Material for the task:

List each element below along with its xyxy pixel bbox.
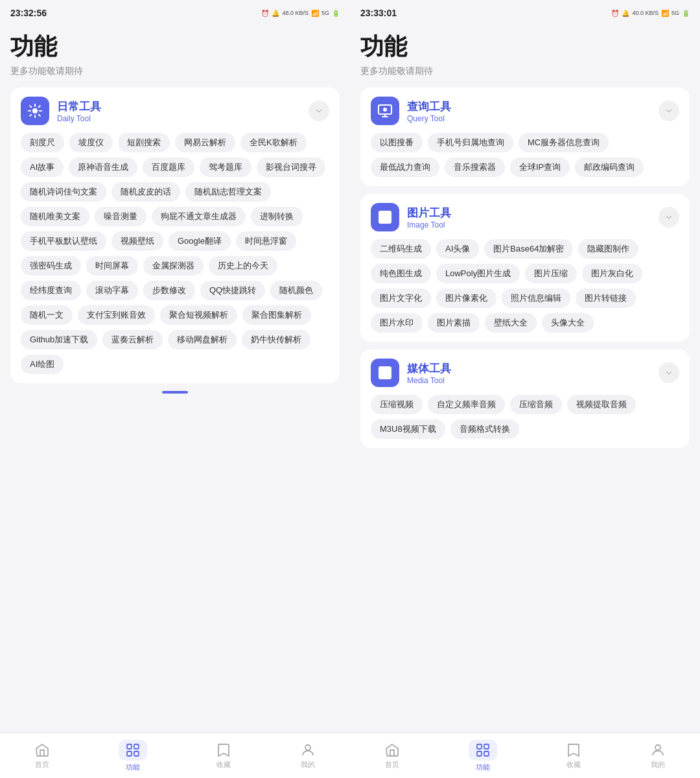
category-header-left-image: 图片工具 Image Tool xyxy=(371,203,451,231)
tag-item[interactable]: 以图搜番 xyxy=(371,133,423,152)
tag-item[interactable]: 邮政编码查询 xyxy=(575,158,644,177)
tag-item[interactable]: 移动网盘解析 xyxy=(168,330,237,349)
tag-item[interactable]: 压缩音频 xyxy=(510,395,562,414)
home-icon-right xyxy=(384,742,400,758)
tag-item[interactable]: 头像大全 xyxy=(542,313,594,333)
tag-item[interactable]: 进制转换 xyxy=(251,207,303,226)
tag-item[interactable]: 刻度尺 xyxy=(21,133,64,152)
tag-item[interactable]: 网易云解析 xyxy=(175,133,235,152)
tag-item[interactable]: AI故事 xyxy=(21,158,64,177)
tag-item[interactable]: 蓝奏云解析 xyxy=(102,330,163,349)
media-icon-box xyxy=(371,359,399,387)
tag-item[interactable]: 百度题库 xyxy=(143,158,194,177)
tag-item[interactable]: 手机号归属地查询 xyxy=(428,133,513,152)
tag-item[interactable]: LowPoly图片生成 xyxy=(436,264,520,283)
tag-item[interactable]: 全民K歌解析 xyxy=(240,133,307,152)
chevron-query[interactable] xyxy=(659,100,679,121)
nav-home-right[interactable]: 首页 xyxy=(374,738,410,773)
svg-point-19 xyxy=(382,214,384,216)
tag-item[interactable]: 图片素描 xyxy=(428,313,480,333)
tag-item[interactable]: 步数修改 xyxy=(143,281,195,300)
tag-item[interactable]: QQ快捷跳转 xyxy=(200,281,265,300)
tag-item[interactable]: 全球IP查询 xyxy=(510,158,570,177)
tag-item[interactable]: 音频格式转换 xyxy=(450,419,519,439)
tag-item[interactable]: 最低战力查询 xyxy=(371,158,439,177)
page-title-right: 功能 xyxy=(360,31,690,63)
svg-rect-22 xyxy=(477,744,482,749)
tag-item[interactable]: AI头像 xyxy=(436,239,479,259)
tag-item[interactable]: 随机诗词佳句文案 xyxy=(21,182,106,202)
tag-item[interactable]: 经纬度查询 xyxy=(21,281,81,300)
tag-item[interactable]: 狗屁不通文章生成器 xyxy=(152,207,246,226)
nav-collect-left[interactable]: 收藏 xyxy=(205,738,242,773)
nav-home-icon-wrap-right xyxy=(384,742,400,758)
network-speed-right: 40.0 KB/S xyxy=(632,10,659,16)
tag-item[interactable]: MC服务器信息查询 xyxy=(519,133,609,152)
tag-item[interactable]: 随机唯美文案 xyxy=(21,207,89,226)
svg-rect-9 xyxy=(127,744,132,749)
tag-item[interactable]: 图片Base64加解密 xyxy=(484,239,573,259)
tag-item[interactable]: Google翻译 xyxy=(169,231,231,251)
tag-item[interactable]: 隐藏图制作 xyxy=(578,239,638,259)
nav-func-right[interactable]: 功能 xyxy=(458,736,508,776)
tag-item[interactable]: 影视台词搜寻 xyxy=(257,158,325,177)
category-card-image: 图片工具 Image Tool 二维码生成AI头像图片Base64加解密隐藏图制… xyxy=(360,194,690,342)
tag-item[interactable]: 随机颜色 xyxy=(270,281,322,300)
tag-item[interactable]: 奶牛快传解析 xyxy=(242,330,310,349)
category-header-query[interactable]: 查询工具 Query Tool xyxy=(371,97,679,125)
tag-item[interactable]: 图片转链接 xyxy=(576,289,636,308)
nav-collect-right[interactable]: 收藏 xyxy=(555,738,592,773)
tag-item[interactable]: 图片文字化 xyxy=(371,289,431,308)
tag-item[interactable]: 随机励志哲理文案 xyxy=(185,182,271,202)
nav-func-left[interactable]: 功能 xyxy=(108,736,158,776)
category-header-daily[interactable]: 日常工具 Daily Tool xyxy=(21,97,329,125)
tag-item[interactable]: 原神语音生成 xyxy=(69,158,137,177)
svg-rect-10 xyxy=(134,744,139,749)
tag-item[interactable]: 支付宝到账音效 xyxy=(78,305,155,325)
nav-profile-left[interactable]: 我的 xyxy=(290,738,326,773)
tag-item[interactable]: 压缩视频 xyxy=(371,395,423,414)
tag-item[interactable]: 图片灰白化 xyxy=(582,264,642,283)
chevron-media[interactable] xyxy=(659,362,679,383)
tag-item[interactable]: 金属探测器 xyxy=(143,256,204,276)
nav-home-left[interactable]: 首页 xyxy=(24,738,60,773)
tag-item[interactable]: 音乐搜索器 xyxy=(445,158,505,177)
tag-item[interactable]: M3U8视频下载 xyxy=(371,419,445,439)
tag-item[interactable]: 强密码生成 xyxy=(21,256,81,276)
tag-item[interactable]: 纯色图生成 xyxy=(371,264,431,283)
tag-item[interactable]: 噪音测量 xyxy=(95,207,146,226)
tag-item[interactable]: 坡度仪 xyxy=(69,133,113,152)
tag-item[interactable]: 图片水印 xyxy=(371,313,423,333)
tag-item[interactable]: 短剧搜索 xyxy=(118,133,170,152)
tag-item[interactable]: 时间悬浮窗 xyxy=(236,231,296,251)
tag-item[interactable]: 自定义频率音频 xyxy=(428,395,505,414)
sun-icon xyxy=(27,103,43,119)
category-header-image[interactable]: 图片工具 Image Tool xyxy=(371,203,679,231)
chevron-daily[interactable] xyxy=(309,100,329,121)
monitor-icon xyxy=(377,103,393,119)
tag-item[interactable]: 驾考题库 xyxy=(200,158,251,177)
tag-item[interactable]: 图片像素化 xyxy=(436,289,496,308)
svg-point-17 xyxy=(383,108,387,112)
chevron-image[interactable] xyxy=(659,207,679,228)
tag-item[interactable]: 聚合图集解析 xyxy=(242,305,311,325)
tag-item[interactable]: 历史上的今天 xyxy=(209,256,277,276)
tag-item[interactable]: 滚动字幕 xyxy=(86,281,138,300)
category-header-media[interactable]: 媒体工具 Media Tool xyxy=(371,359,679,387)
tag-item[interactable]: AI绘图 xyxy=(21,355,64,374)
media-tags-container: 压缩视频自定义频率音频压缩音频视频提取音频M3U8视频下载音频格式转换 xyxy=(371,395,679,439)
nav-profile-right[interactable]: 我的 xyxy=(640,738,676,773)
tag-item[interactable]: 随机皮皮的话 xyxy=(111,182,180,202)
tag-item[interactable]: 视频提取音频 xyxy=(567,395,636,414)
page-title-left: 功能 xyxy=(10,31,340,63)
tag-item[interactable]: Github加速下载 xyxy=(21,330,97,349)
tag-item[interactable]: 时间屏幕 xyxy=(86,256,138,276)
tag-item[interactable]: 图片压缩 xyxy=(525,264,577,283)
tag-item[interactable]: 照片信息编辑 xyxy=(502,289,570,308)
tag-item[interactable]: 聚合短视频解析 xyxy=(160,305,237,325)
tag-item[interactable]: 壁纸大全 xyxy=(485,313,537,333)
tag-item[interactable]: 二维码生成 xyxy=(371,239,431,259)
tag-item[interactable]: 视频壁纸 xyxy=(111,231,163,251)
tag-item[interactable]: 随机一文 xyxy=(21,305,73,325)
tag-item[interactable]: 手机平板默认壁纸 xyxy=(21,231,106,251)
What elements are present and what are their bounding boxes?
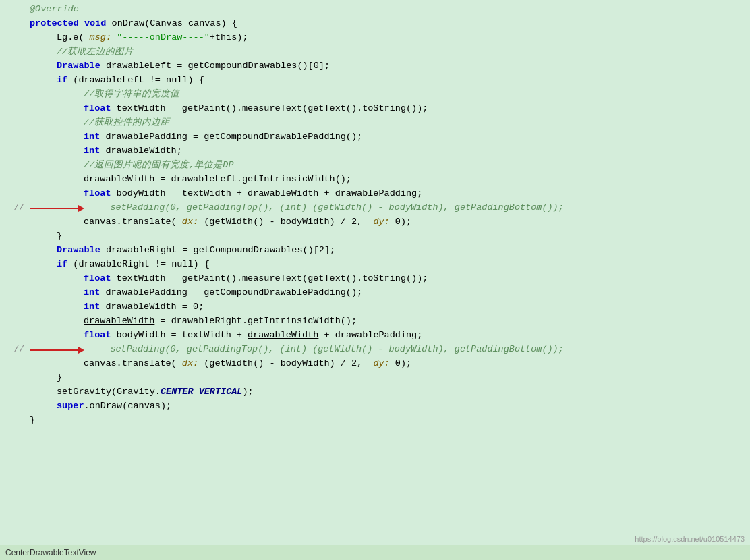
code-line: int drawablePadding = getCompoundDrawabl… xyxy=(0,130,750,144)
footer-bar: CenterDrawableTextView xyxy=(0,545,750,560)
code-line: float bodyWidth = textWidth + drawableWi… xyxy=(0,187,750,201)
line-content: setPadding(0, getPaddingTop(), (int) (ge… xyxy=(88,201,750,215)
line-content: } xyxy=(30,414,750,428)
code-line: } xyxy=(0,414,750,428)
code-line: if (drawableRight != null) { xyxy=(0,258,750,272)
code-lines: @Overrideprotected void onDraw(Canvas ca… xyxy=(0,3,750,428)
code-line: float bodyWidth = textWidth + drawableWi… xyxy=(0,329,750,343)
line-content: int drawablePadding = getCompoundDrawabl… xyxy=(30,130,750,144)
code-line: super.onDraw(canvas); xyxy=(0,399,750,414)
line-content: //获取控件的内边距 xyxy=(30,116,750,130)
code-line: //取得字符串的宽度值 xyxy=(0,88,750,102)
line-content: int drawableWidth; xyxy=(30,144,750,159)
line-content: //返回图片呢的固有宽度,单位是DP xyxy=(30,159,750,173)
line-content: int drawableWidth = 0; xyxy=(30,300,750,314)
code-line: // setPadding(0, getPaddingTop(), (int) … xyxy=(0,201,750,215)
line-content: drawableWidth = drawableLeft.getIntrinsi… xyxy=(30,173,750,187)
footer-text: CenterDrawableTextView xyxy=(5,547,96,559)
watermark: https://blog.csdn.net/u010514473 xyxy=(635,534,745,545)
code-line: //获取左边的图片 xyxy=(0,45,750,59)
line-content: setPadding(0, getPaddingTop(), (int) (ge… xyxy=(88,343,750,357)
line-content: int drawablePadding = getCompoundDrawabl… xyxy=(30,286,750,300)
line-content: super.onDraw(canvas); xyxy=(30,399,750,414)
line-content: float textWidth = getPaint().measureText… xyxy=(30,102,750,116)
line-content: Lg.e( msg: "-----onDraw----"+this); xyxy=(30,31,750,45)
code-line: } xyxy=(0,229,750,244)
line-prefix: // xyxy=(5,201,30,215)
line-content: setGravity(Gravity.CENTER_VERTICAL); xyxy=(30,385,750,399)
line-content: drawableWidth = drawableRight.getIntrins… xyxy=(30,314,750,329)
arrow-indicator xyxy=(30,347,87,354)
code-line: @Override xyxy=(0,3,750,17)
line-content: //获取左边的图片 xyxy=(30,45,750,59)
line-content: if (drawableLeft != null) { xyxy=(30,74,750,88)
line-content: Drawable drawableRight = getCompoundDraw… xyxy=(30,244,750,258)
line-content: float bodyWidth = textWidth + drawableWi… xyxy=(30,329,750,343)
line-content: float textWidth = getPaint().measureText… xyxy=(30,272,750,286)
line-prefix: // xyxy=(5,343,30,356)
code-line: float textWidth = getPaint().measureText… xyxy=(0,272,750,286)
line-content: float bodyWidth = textWidth + drawableWi… xyxy=(30,187,750,201)
code-line: //返回图片呢的固有宽度,单位是DP xyxy=(0,159,750,173)
code-line: setGravity(Gravity.CENTER_VERTICAL); xyxy=(0,385,750,399)
code-line: // setPadding(0, getPaddingTop(), (int) … xyxy=(0,343,750,357)
code-line: Drawable drawableLeft = getCompoundDrawa… xyxy=(0,59,750,74)
arrow-indicator xyxy=(30,205,87,212)
code-line: drawableWidth = drawableLeft.getIntrinsi… xyxy=(0,173,750,187)
line-content: @Override xyxy=(30,3,750,17)
code-container: @Overrideprotected void onDraw(Canvas ca… xyxy=(0,0,750,560)
line-content: //取得字符串的宽度值 xyxy=(30,88,750,102)
code-line: int drawableWidth; xyxy=(0,144,750,159)
code-line: int drawableWidth = 0; xyxy=(0,300,750,314)
code-line: if (drawableLeft != null) { xyxy=(0,74,750,88)
code-line: protected void onDraw(Canvas canvas) { xyxy=(0,17,750,31)
code-line: Drawable drawableRight = getCompoundDraw… xyxy=(0,244,750,258)
code-line: Lg.e( msg: "-----onDraw----"+this); xyxy=(0,31,750,45)
code-line: //获取控件的内边距 xyxy=(0,116,750,130)
code-line: canvas.translate( dx: (getWidth() - body… xyxy=(0,215,750,229)
line-content: canvas.translate( dx: (getWidth() - body… xyxy=(30,357,750,371)
line-content: canvas.translate( dx: (getWidth() - body… xyxy=(30,215,750,229)
code-line: float textWidth = getPaint().measureText… xyxy=(0,102,750,116)
line-content: Drawable drawableLeft = getCompoundDrawa… xyxy=(30,59,750,74)
line-content: protected void onDraw(Canvas canvas) { xyxy=(30,17,750,31)
line-content: if (drawableRight != null) { xyxy=(30,258,750,272)
code-line: drawableWidth = drawableRight.getIntrins… xyxy=(0,314,750,329)
code-line: canvas.translate( dx: (getWidth() - body… xyxy=(0,357,750,371)
line-content: } xyxy=(30,229,750,244)
line-content: } xyxy=(30,371,750,385)
code-line: int drawablePadding = getCompoundDrawabl… xyxy=(0,286,750,300)
code-line: } xyxy=(0,371,750,385)
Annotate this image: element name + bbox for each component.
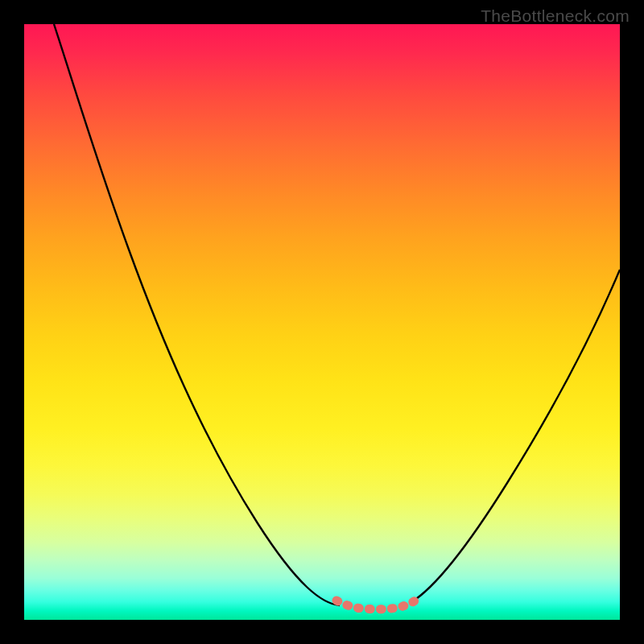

Your assignment:
Which lines of the material above hold the string "translate"? Pull them out.

Result of the task:
code-line: canvas.translate( dx: (getWidth() - body… xyxy=(0,215,750,229)
line-content: canvas.translate( dx: (getWidth() - body… xyxy=(30,357,750,371)
line-content: canvas.translate( dx: (getWidth() - body… xyxy=(30,215,750,229)
code-line: canvas.translate( dx: (getWidth() - body… xyxy=(0,357,750,371)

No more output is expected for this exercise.